DATA RECORDS
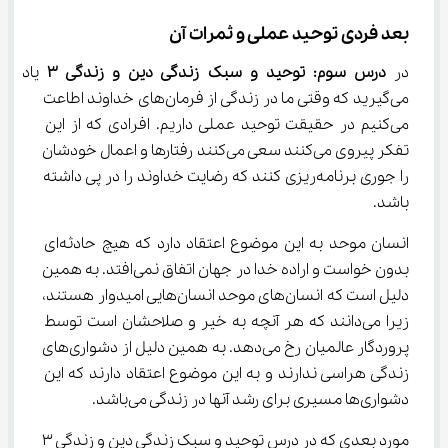
بعد فردی توحید عملی و ثمرات آن
در 
درس سوم: توحید و سبک زندگی دین و زندگی ۳
 یاد 
می‌گیرید که وقتی ما در زندگی از فرمان‌های خداوند اطاعت 
می‌کنیم در حقیقت توحید عملی داریم. افرادی که از این 
تفکر پیروی می‌کنند سعی می‌کنند رفتارها و اعمال خودشان 
را جوری برنامه‌ریزی کنند که رضایت خداوند را در پی داشته 
باشد.
انسان موحد به این موضوع اعتقاد دارد که هیچ حادثه‌ای 
بدون خواست و اراده خدا در جهان اتفاق نمی‌افتد. به همین 
دلیل است که انسان‌های موحد انسان‌هایی امیدوار هستند، 
زیرا می‌دانند که هر آنچه به خیر و صلاحشان است توسط 
پروردگار عالمیان رخ می‌دهد. به همین دلیل از دشواری‌های 
زندگی هراسی ندارند و به این موضوع اعتقاد دارند که این 
دشواری‌ها مسیری برای رشد آنها در زندگی می‌باشد.
مورد بعدی که در درس توحید و سبک زندگی دین و زندگی ۳ 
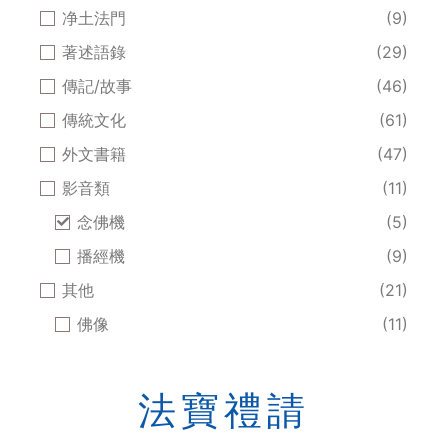
净土法門
(9)
著述語錄
(29)
傳記/故事
(46)
傳統文化
(61)
外文書籍
(47)
影音類
(11)
念佛機
(5)
播經機
(9)
其他
(21)
佛像
(11)
法寶禮請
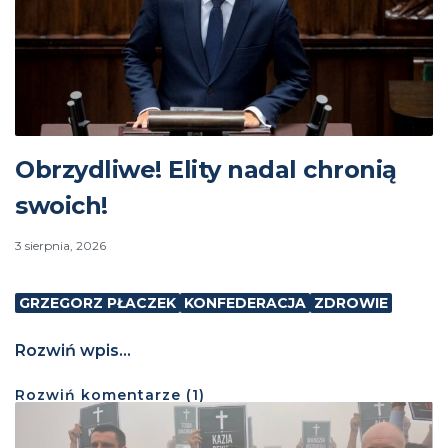
Obrzydliwe! Elity nadal chronią
swoich!
3 sierpnia, 2026
GRZEGORZ PŁACZEK
KONFEDERACJA
ZDROWIE
Rozwiń wpis...
Rozwiń
komentarze (
1
)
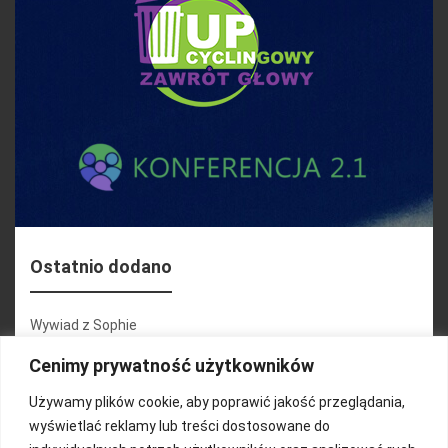
Ostatnio dodano
Wywiad z Sophie
Konferencja 2.1
Cenimy prywatność użytkowników
Martyna Wojciechowska
Używamy plików cookie, aby poprawić jakość przeglądania,
wyświetlać reklamy lub treści dostosowane do
Relacja zdjęciowa 25.09.2024r (cz.2)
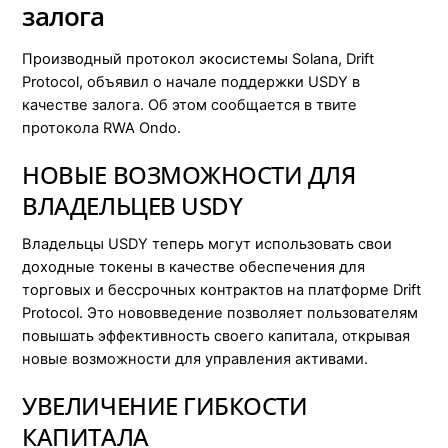
залога
Производный протокол экосистемы Solana, Drift
Protocol, объявил о начале поддержки USDY в
качестве залога. Об этом сообщается в твите
протокола RWA Ondo.
НОВЫЕ ВОЗМОЖНОСТИ ДЛЯ
ВЛАДЕЛЬЦЕВ USDY
Владельцы USDY теперь могут использовать свои
доходные токены в качестве обеспечения для
торговых и бессрочных контрактов на платформе Drift
Protocol. Это нововведение позволяет пользователям
повышать эффективность своего капитала, открывая
новые возможности для управления активами.
УВЕЛИЧЕНИЕ ГИБКОСТИ
КАПИТАЛА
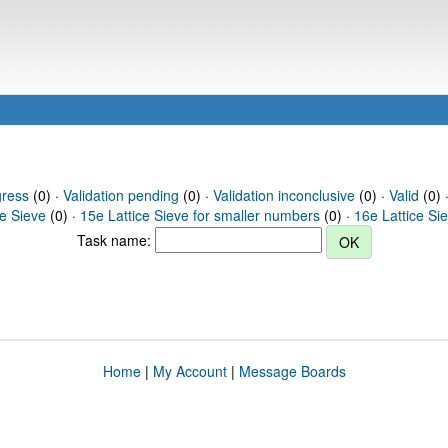
gress
(0) ·
Validation pending
(0) ·
Validation inconclusive
(0) ·
Valid
(0) 
ce Sieve
(0) ·
15e Lattice Sieve for smaller numbers
(0) ·
16e Lattice Si
Task name:
Home
|
My Account
|
Message Boards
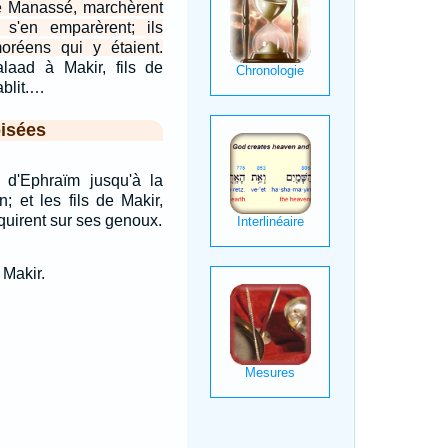
 de Manassé, marchèrent
 s'en emparèrent; ils
oréens qui y étaient.
aad à Makir, fils de
ablit.…
isées
s d'Ephraïm jusqu'à la
n; et les fils de Makir,
quirent sur ses genoux.
 Makir.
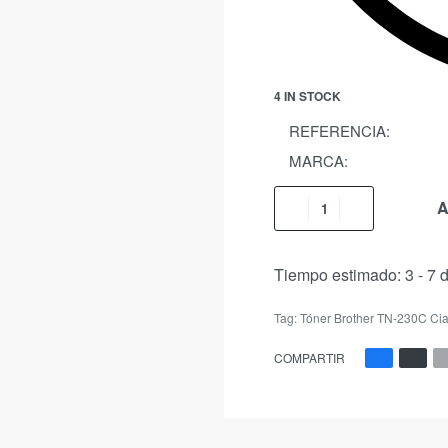
4 IN STOCK
REFERENCIA:
MARCA:
A
Tiempo estimado:
3 - 7 
Tag:
Tóner Brother TN-230C Cia
COMPARTIR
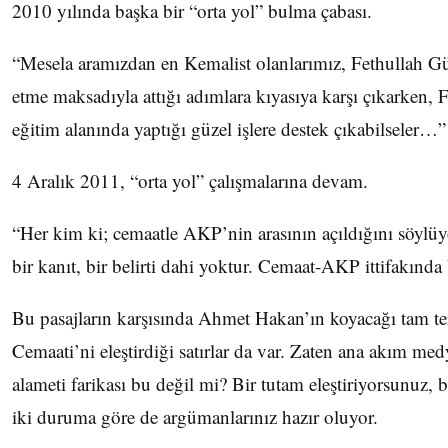
2010 yılında başka bir “orta yol” bulma çabası.
“Mesela aramızdan en Kemalist olanlarımız, Fethullah Gü
etme maksadıyla attığı adımlara kıyasıya karşı çıkarken, 
eğitim alanında yaptığı güzel işlere destek çıkabilseler…
4 Aralık 2011, “orta yol” çalışmalarına devam.
“Her kim ki; cemaatle AKP’nin arasının açıldığını söylüyor
bir kanıt, bir belirti dahi yoktur. Cemaat-AKP ittifakınd
Bu pasajların karşısında Ahmet Hakan’ın koyacağı tam te
Cemaati’ni eleştirdiği satırlar da var. Zaten ana akım m
alameti farikası bu değil mi? Bir tutam eleştiriyorsunuz,
iki duruma göre de argümanlarınız hazır oluyor.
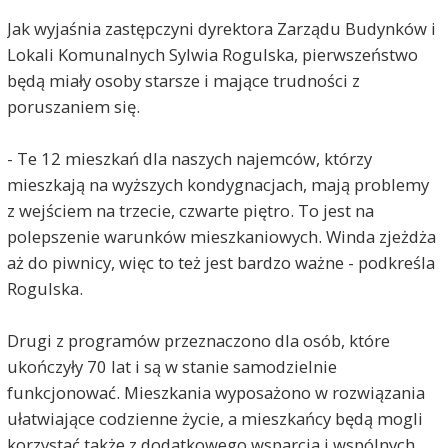
Jak wyjaśnia zastępczyni dyrektora Zarządu Budynków i
Lokali Komunalnych Sylwia Rogulska, pierwszeństwo
będą miały osoby starsze i mające trudności z
poruszaniem się.
- Te 12 mieszkań dla naszych najemców, którzy
mieszkają na wyższych kondygnacjach, mają problemy
z wejściem na trzecie, czwarte piętro. To jest na
polepszenie warunków mieszkaniowych. Winda zjeżdża
aż do piwnicy, więc to też jest bardzo ważne - podkreśla
Rogulska.
Drugi z programów przeznaczono dla osób, które
ukończyły 70 lat i są w stanie samodzielnie
funkcjonować. Mieszkania wyposażono w rozwiązania
ułatwiające codzienne życie, a mieszkańcy będą mogli
korzystać także z dodatkowego wsparcia i wspólnych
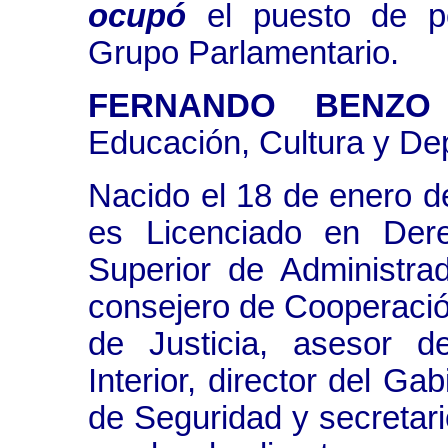
ocupó
el puesto de po
Grupo Parlamentario.
FERNANDO BENZO
Educación, Cultura y Dep
Nacido el 18 de enero de
es Licenciado en Der
Superior de Administra
consejero de Cooperación
de Justicia, asesor d
Interior, director del Ga
de Seguridad y secretari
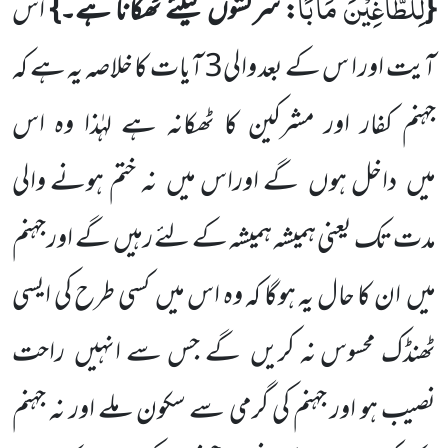
لِلطَّاغِیْنَ مَاٰبًا
{
: سرکشوں
کیلئے ٹھکانا ہے۔}
اس
آیت اور ا س کے بعد والی
3
آیات کا خلاصہ یہ ہے کہ
جہنم کفار اور مشرکین
کا ٹھکانہ ہے لہٰذا وہ اس
میں
داخل ہوں
گے اوراس میں
نہ ختم ہونے والی
مدت تک یعنی ہمیشہ ہمیشہ کے لئے رہیں
گے اور جہنم
میں
ان کا حال یہ ہوگا کہ وہ اس میں
کسی طرح کی ایسی
ٹھنڈک محسوس نہ کریں
گے جس سے انہیں
راحت
نصیب ہو اور جہنم کی گرمی سے سکون ملے اور نہ جہنم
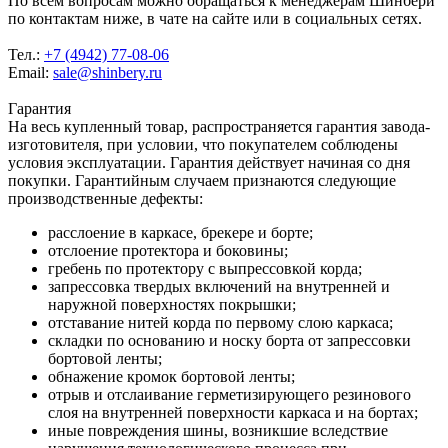
По всем вопросам можно обращаться к менеджерам Шинбери
по контактам ниже, в чате на сайте или в социальных сетях.
Тел.:
+7 (4942) 77-08-06
Email:
sale@shinbery.ru
Гарантия
На весь купленный товар, распространяется гарантия завода-
изготовителя, при условии, что покупателем соблюдены
условия эксплуатации. Гарантия действует начиная со дня
покупки. Гарантийным случаем признаются следующие
производственные дефекты:
расслоение в каркасе, брекере и борте;
отслоение протектора и боковины;
гребень по протектору с выпрессовкой корда;
запрессовка твердых включений на внутренней и
наружной поверхностях покрышки;
отставание нитей корда по первому слою каркаса;
складки по основанию и носку борта от запрессовки
бортовой ленты;
обнажение кромок бортовой ленты;
отрыв и отслаивание герметизирующего резинового
слоя на внутренней поверхности каркаса и на бортах;
иные повреждения шины, возникшие вследствие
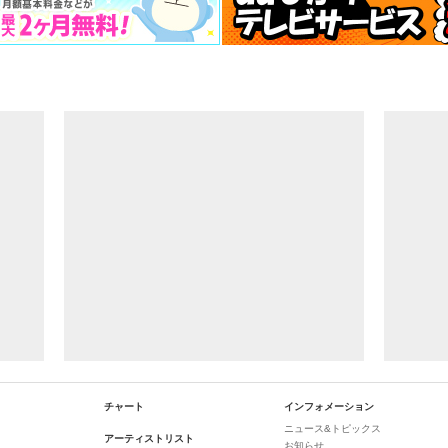
チャート
インフォメーション
ニュース&トピックス
アーティストリスト
お知らせ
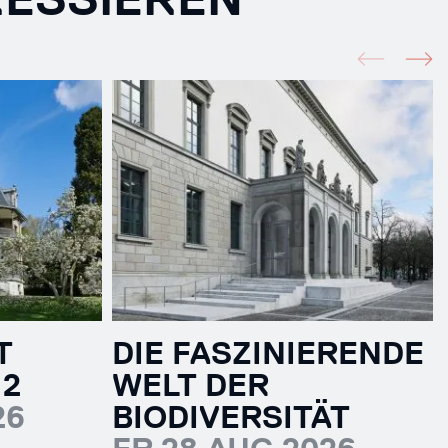
T
DIE FASZINIERENDE
 2
WELT DER
26
BIODIVERSITÄT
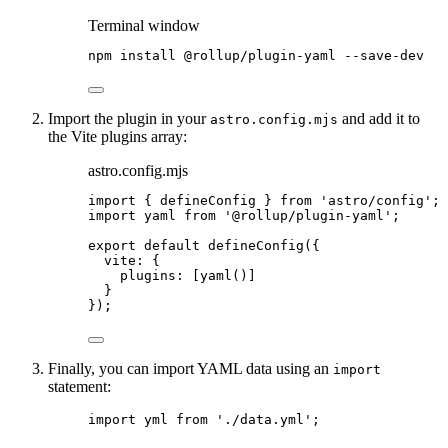
Terminal window
npm
install
@rollup/plugin-yaml
--save-dev
Import the plugin in your
and add it to
astro.config.mjs
the Vite plugins array:
astro.config.mjs
import
 { defineConfig } 
from
'
astro/config
'
;
import
 yaml 
from
'
@rollup/plugin-yaml
'
;
export
default
defineConfig
({
vite: {
plugins: [
yaml
()]
}
});
Finally, you can import YAML data using an
import
statement:
import
 yml 
from
'
./data.yml
'
;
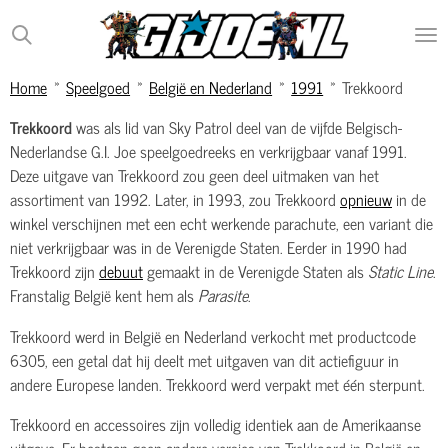
Ga
direct
naar
Home
»
Speelgoed
»
België en Nederland
»
1991
»
Trekkoord
de
hoofdinhoud
Trekkoord
was als lid van Sky Patrol deel van de vijfde Belgisch-
Nederlandse G.I. Joe speelgoedreeks en verkrijgbaar vanaf 1991.
Deze uitgave van Trekkoord zou geen deel uitmaken van het
assortiment van 1992. Later, in 1993, zou Trekkoord
opnieuw
in de
winkel verschijnen met een echt werkende parachute, een variant die
niet verkrijgbaar was in de Verenigde Staten. Eerder in 1990 had
Trekkoord zijn
debuut
gemaakt in de Verenigde Staten als
Static Line
.
Franstalig België kent hem als
Parasite
.
Trekkoord werd in België en Nederland verkocht met productcode
6305, een getal dat hij deelt met uitgaven van dit actiefiguur in
andere Europese landen. Trekkoord werd verpakt met één sterpunt.
Trekkoord en accessoires zijn volledig identiek aan de Amerikaanse
uitgave. Er bestaan geen andere versies van Trekkoord in België en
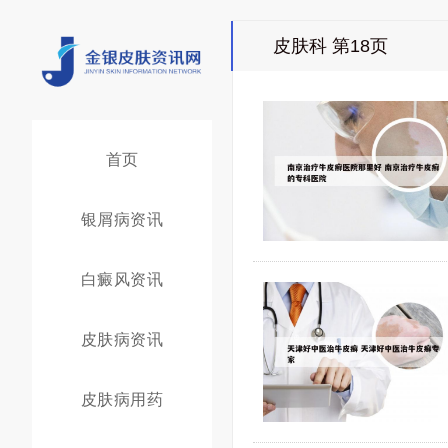
皮肤科 第18页
首页
银屑病资讯
白癜风资讯
皮肤病资讯
皮肤病用药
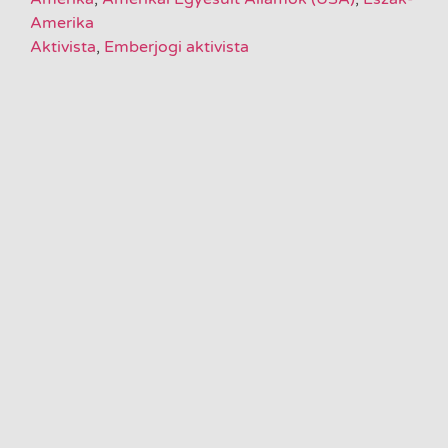
Amerika
Aktivista
,
Emberjogi aktivista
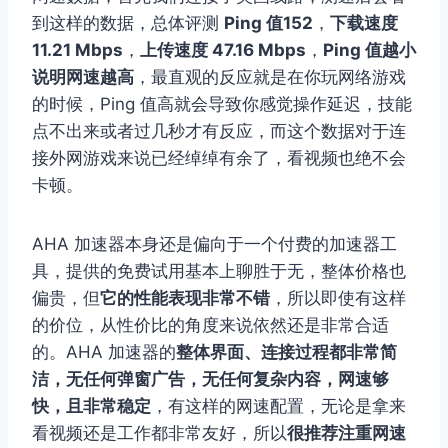
到这样的数据，总体评测
Ping 值152
，
下载速度
11.21 Mbps
，
上传速度 47.16 Mbps
，
Ping 值越小
说明网速越高
，最直观的反应就是在你玩网络游戏
的时候，Ping 值高就会导致你感觉操作延迟，技能
点不出来或者过几秒才有反应，而这个数据对于连
接外网游戏来说已经绰绰有余了，看视频也绝不会
卡顿。
AHA 加速器本身还是偏向于一个付费的加速器工
具，提供的免费试用基本上聊胜于无，整体价格也
偏贵，但
它的性能表现非常不错
，所以即使有这样
的价位，从性价比的角度来说依然还是非常合适
的。AHA 加速器的
整体界面、连接过程都非常简
洁，无任何弹窗广告，无任何复杂内容，网速够
快，且非常稳定
，有这样的网速配置，无论是拿来
看视频还是工作都非常友好，所以
很推荐注重网速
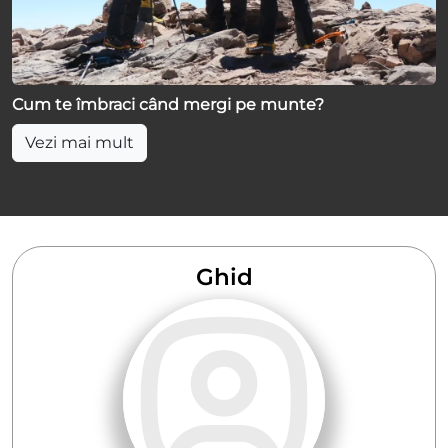
Cum te îmbraci când mergi pe munte?
Vezi mai mult
Ghid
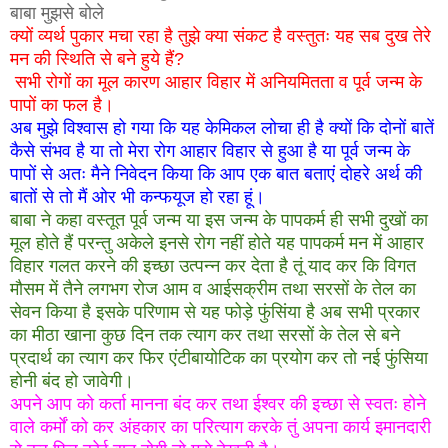
बाबा मुझसे बोले
क्यों व्यर्थ पुकार मचा रहा है तुझे क्या संकट है वस्तुतः यह सब दुख तेरे
मन की स्थिति से बने हुये हैं?
सभी रोगों का मूल कारण आहार विहार में अनियमितता व पूर्व जन्म के
पापों का फल है।
अब मुझे विश्वास हो गया कि यह केमिकल लोचा ही है क्यों कि दोनों बातें
कैसे संभव है या तो मेरा रोग आहार विहार से हुआ है या पूर्व जन्म के
पापों से अतः मैने निवेदन किया कि आप एक बात बताएं दोहरे अर्थ की
बातों से तो मैं ओर भी कन्फयूज हो रहा हूं।
बाबा ने कहा वस्तूत पूर्व जन्म या इस जन्म के पापकर्म ही सभी दुखों का
मूल होते हैं परन्तु अकेले इनसे रोग नहीं होते यह पापकर्म मन में आहार
विहार गलत करने की इच्छा उत्पन्न कर देता है तूं याद कर कि विगत
मौसम में तैने लगभग रोज आम व आईसक्रीम तथा सरसों के तेल का
सेवन किया है इसके परिणाम से यह फोड़े फुंसिंया है अब सभी प्रकार
का मीठा खाना कुछ दिन तक त्याग कर तथा सरसों के तेल से बने
प्रदार्थ का त्याग कर फिर एंटीबायोटिक का प्रयोग कर तो नई फुंसिया
होनी बंद हो जावेगी।
अपने आप को कर्ता मानना बंद कर तथा ईश्वर की इच्छा से स्वतः होने
वाले कर्मों को कर अंहकार का परित्याग करके तुं अपना कार्य इमानदारी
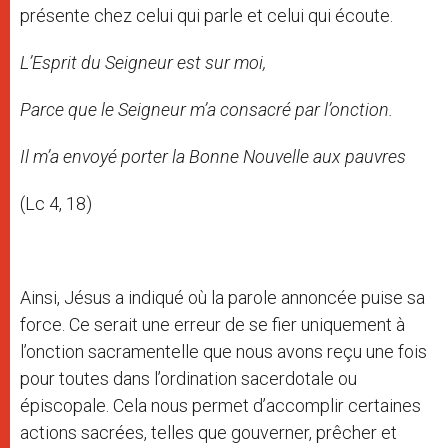
présente chez celui qui parle et celui qui écoute.
L’Esprit du Seigneur est sur moi,
Parce que le Seigneur m’a consacré par l’onction.
Il m’a envoyé porter la Bonne Nouvelle aux pauvres
(Lc 4, 18)
Ainsi, Jésus a indiqué où la parole annoncée puise sa
force. Ce serait une erreur de se fier uniquement à
l’onction sacramentelle que nous avons reçu une fois
pour toutes dans l’ordination sacerdotale ou
épiscopale. Cela nous permet d’accomplir certaines
actions sacrées, telles que gouverner, prêcher et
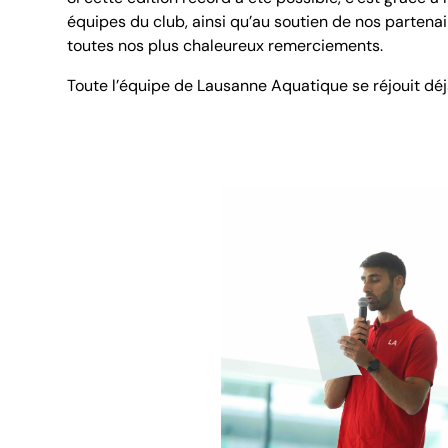
équipes du club, ainsi qu’au soutien de nos partenai
toutes nos plus chaleureux remerciements.
Toute l’équipe de Lausanne Aquatique se réjouit déjà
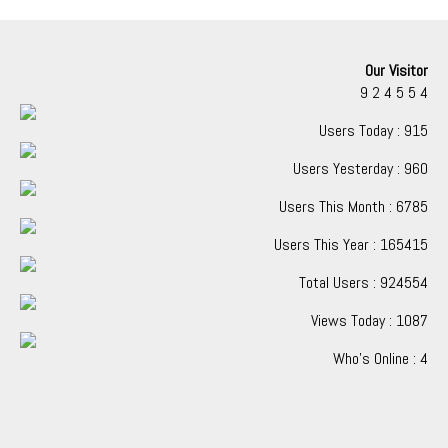
Our Visitor
9
2
4
5
5
4
Users Today : 915
Users Yesterday : 960
Users This Month : 6785
Users This Year : 165415
Total Users : 924554
Views Today : 1087
Who's Online : 4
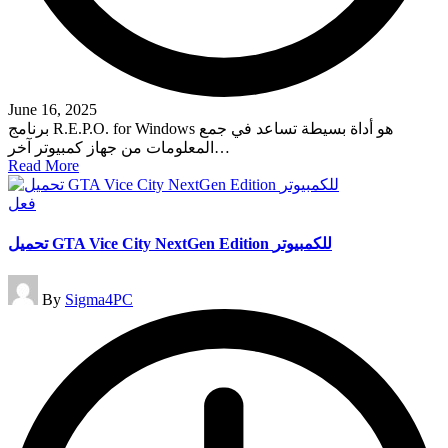
June 16, 2025
برنامج R.E.P.O. for Windows هو أداة بسيطة تساعد في جمع
المعلومات من جهاز كمبيوتر آخر…
Read More
Posted
فعل
in
تحميل GTA Vice City NextGen Edition للكمبيوتر
Posted
By
Sigma4PC
by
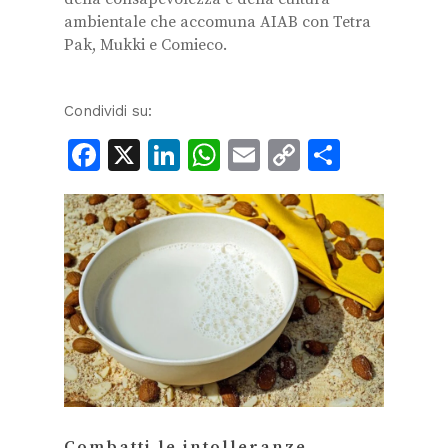
ambientale che accomuna AIAB con Tetra
Pak, Mukki e Comieco.
Condividi su:
Facebook
X
LinkedIn
WhatsApp
Email
Copy
Condiv
Link
Combatti le intolleranze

TASK DETAILS
Whenever a line in the preceding entries includes the word "będą", count it, and state the total alone.

FINAL ANSWER
2